Marlon le contó a Csongor lo que había dicho Batu del indicador de combustible, o de su carencia, y por eso Csongor bajó a la sala de máquinas y se pasó un rato tratando de comprender cómo funcionaban los motores, hasta que identificó el circuito del combustible y la bomba que lo alimentaba. A partir de ahí, la tubería conducía a través de un mamparo a un espacio ocupado en su mayor parte por un par de tanques cilíndricos de tamaño impresionante y tranquilizador, cada uno de algo más de un metro de diámetro y unos tres metros de largo. Cada uno tenía una tubería soldada en lo alto. Csongor las siguió hasta un par de conectores en la cubierta, que supuso se usaban cada vez que se acercaban al equivalente náutico de una gasolinera. Al iluminar con la linterna esa zona, trazando lentamente círculos concéntricos, finalmente encontró dónde guardaban la varilla de medir: un trozo de (inevitable) bambú asegurado a la borda por cuerdas flexibles, y marcado con rotulador con (para él) crípticas anotaciones. Llamó a Yuxia para que le ayudara a interpretar las marcas, y luego abrieron una de las escotillas por donde se introducía el combustible y metieron la caña de bambú. Luego la sacaron poco a poco, mano sobre mano, rezando para sentir pronto el frío y húmedo gasoil en las palmas. Sin embargo, esto no sucedió hasta que emergieron los últimos centímetros de la caña. Yuxia leyó el número más cercano marcado. No significaba nada, ya que no tenían ni idea de la velocidad a la que los motores consumían combustible. Pero no se podía ignorar el hecho de que era el último número en la caña.

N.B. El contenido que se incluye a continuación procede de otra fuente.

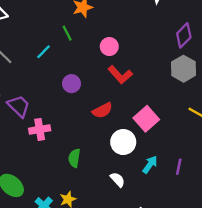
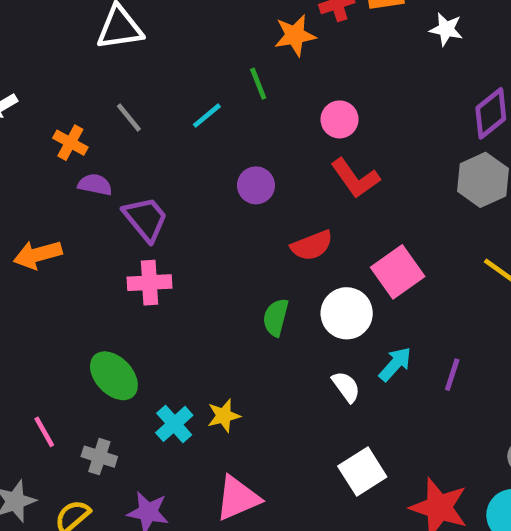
pink cross: (40, 129) -> (149, 283), moved
green semicircle: (74, 158) -> (276, 317), moved
white semicircle: (118, 180) -> (346, 387), moved

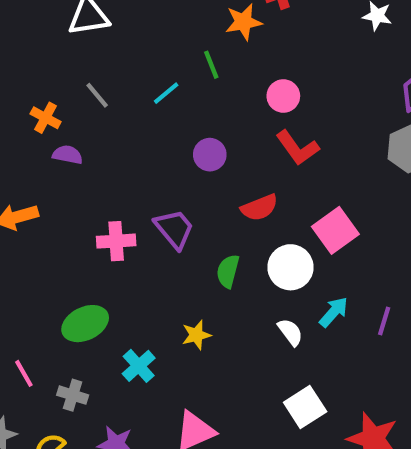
purple trapezoid: (146, 219) -> (174, 229), moved
green ellipse: (114, 376) -> (85, 324), turned -72
yellow star: (224, 416) -> (196, 335), moved

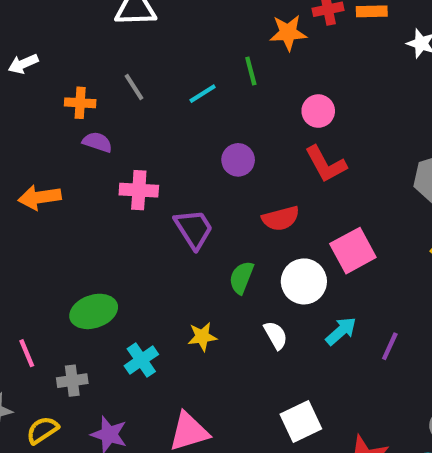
orange cross: (46, 118) -> (80, 103), turned -32
pink cross: (116, 241) -> (139, 190), moved
white semicircle: (290, 332) -> (276, 335), moved
gray cross: (73, 395) -> (72, 381), turned -32

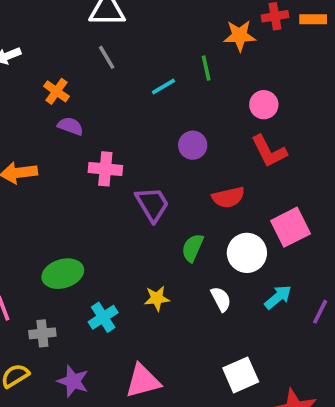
gray line: (134, 87) -> (107, 57), moved
orange cross: (80, 103) -> (56, 91), turned 30

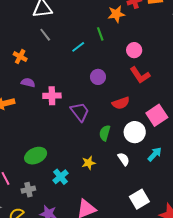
purple semicircle: (70, 126) -> (28, 83), moved

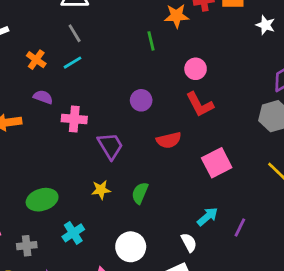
cyan line: (78, 47) -> (72, 63), moved
white circle: (135, 132) -> (131, 247), moved
green semicircle: (105, 133) -> (140, 193), moved
white semicircle: (124, 159) -> (189, 242), moved
yellow star: (89, 163) -> (101, 190), moved

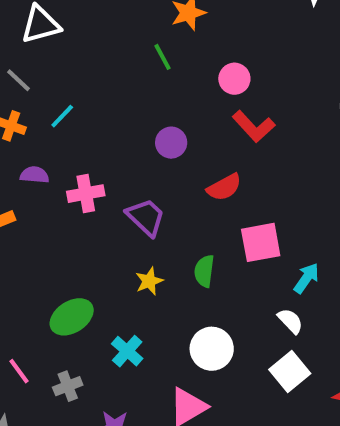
gray line: (75, 33) -> (19, 80), moved
pink square: (217, 163) -> (261, 242), moved, turned 32

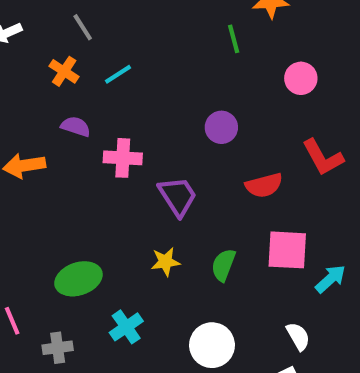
red L-shape: (254, 126) -> (323, 157), moved
cyan arrow: (306, 278) -> (330, 279), moved

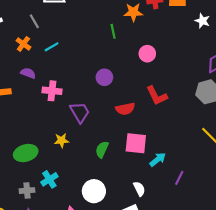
yellow star: (165, 262) -> (61, 140), moved
gray cross: (58, 348) -> (27, 191), moved

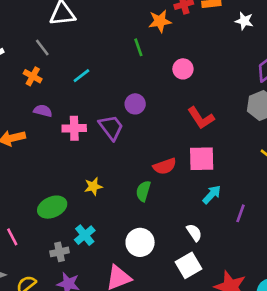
cyan line: (52, 47) -> (81, 76), moved
red semicircle: (125, 109) -> (165, 166), moved
purple trapezoid: (80, 112) -> (111, 127), moved
pink square: (136, 143) -> (202, 159), moved

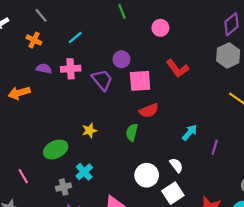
pink cross: (74, 128) -> (71, 69), moved
pink square: (202, 159) -> (140, 81), moved
white circle: (140, 242) -> (147, 175), moved

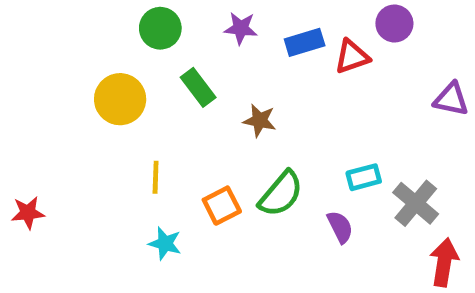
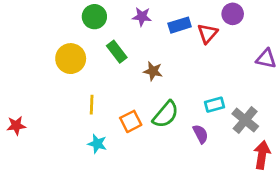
red triangle: (352, 57) -> (208, 33), turned -30

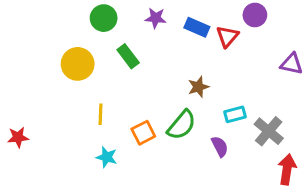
blue rectangle: (180, 25) -> (197, 27), turned 40
brown star: (153, 71) -> (198, 87), moved, turned -30

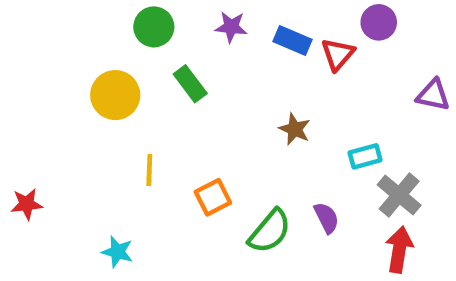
brown star: (198, 87) -> (295, 129), turned -30
cyan rectangle: (235, 114) -> (365, 156), moved
green semicircle: (182, 125) -> (270, 231), moved
cyan star: (107, 157) -> (118, 252), moved
red arrow: (287, 169) -> (399, 249), moved

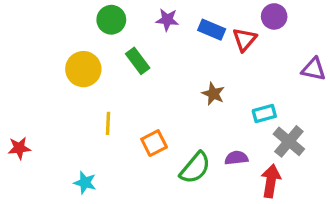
purple semicircle: (326, 218) -> (236, 158), turned -70
red arrow: (399, 249) -> (271, 181), moved

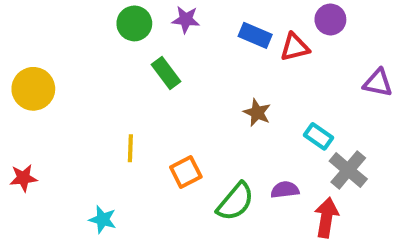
purple star: (167, 20) -> (186, 19), moved
red triangle: (245, 39) -> (295, 47), turned 35
yellow circle: (83, 69) -> (33, 89), moved
cyan rectangle: (264, 113) -> (319, 136), turned 50

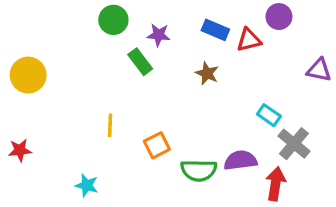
purple star: (186, 19) -> (159, 35), moved
brown star: (257, 113) -> (207, 73), moved
purple semicircle: (285, 190) -> (240, 160), size x1.4
green semicircle: (235, 202) -> (199, 170), turned 51

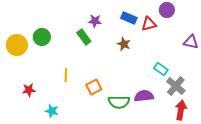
green circle: (113, 20) -> (42, 37), moved
red star: (20, 150) -> (29, 90), moved
red arrow: (276, 184) -> (181, 110), moved

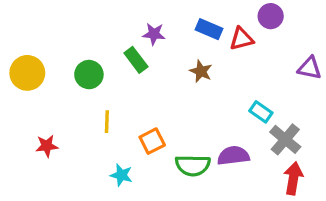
green circle: (42, 37) -> (89, 75), moved
cyan star: (52, 111) -> (121, 175), moved

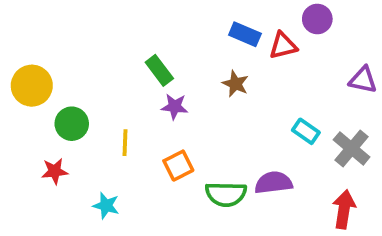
purple star: (154, 34) -> (175, 107), moved
green circle: (89, 75) -> (72, 124), moved
gray cross: (285, 139) -> (352, 148), moved
cyan star: (121, 175) -> (106, 206), moved

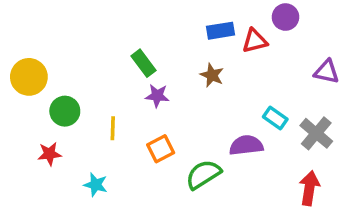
blue rectangle: (245, 34) -> (220, 31), turned -32
purple semicircle: (274, 183) -> (246, 145), moved
green semicircle: (226, 194) -> (203, 174), turned 147

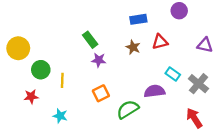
red triangle: (255, 41) -> (160, 42), moved
yellow line: (113, 128) -> (62, 80), moved
red arrow: (309, 188) -> (194, 118), turned -42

—Tenemos que ser científicos —dijo Csongor, y marcó la localización exacta del nivel de combustible y anotó la hora.
Luego repitieron el experimento con el otro tanque y descubrieron que estaba completamente seco. Csongor se agachó y toqueteó las válvulas y confirmó sus sospechas de que el tanque vacío, simplemente, había sido desconectado del sistema: los yihadistas solo habían empleado un tanque, y no se habían molestado en echarle más que un poco de combustible, ya que lo único que hacían era merodear por la bahía de la isla.